By Munichain News Desk

The Triborough Bridge and Tunnel Authority, a division of the Metropolitan Transit Authority (MTA), issued $1.13 billion in bonds to refund a previous issuance.

The bonds mature between 2029 and 2043, yielding between 3.56% and 4.49%. Fitch Ratings, S&P Global Ratings, and Kroll Bond Rating Agency all rated the bonds AA+.

“However, our view of the MTA, as a component unit of the state, with limited expenditure flexibility, expansive capital needs, and a governance structure susceptible to political interference, leads us to consider the rating on the bonds as limited to no higher than that of the state’s general creditworthiness,” S&P analyst Ladunni Okolo said in a press release.

The issuance comes during a rare period of fiscal solvency for the MTA. The authority has balanced its budget for the next five years, according to a recently released report by the New York Comptroller’s Office.
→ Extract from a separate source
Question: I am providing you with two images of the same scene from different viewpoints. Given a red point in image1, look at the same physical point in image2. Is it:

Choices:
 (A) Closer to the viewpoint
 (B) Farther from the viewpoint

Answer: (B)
A mixture of federal and state aid has brought short-term stability, but the MTA still owes more than $48 billion in outstanding debt, and a significant portion of its network is in need of repair.

Last week, the MTA released a 20-year needs assessment plan, which evaluated the $1.5 trillion in transit infrastructure managed by the authority. Most of the plan focuses on public transit, though it includes some bridge and tunnel improvements, such as dehumidifying cables on the Verrazano-Narrows Bridge to extend its useful life. The plan also calls for making MTA bridges more accessible to pedestrians and cyclists.

“Today, a series of existential forces are converging—including aging infrastructure in need of ongoing repair—making this a pivotal moment for the MTA and the future of New York,” the MTA wrote in a report released last week.

MTA Bridges and Tunnels manages seven bridges and two tunnels connecting New York’s boroughs. The bonds are special obligations of MTA Bridges and Tunnels, payable by mobility taxes.

J.P. Morgan Securities LLC served as lead underwriter on the issuance, purchasing the bonds for more than $1.2 billion. The price reflected a premium of $84 million.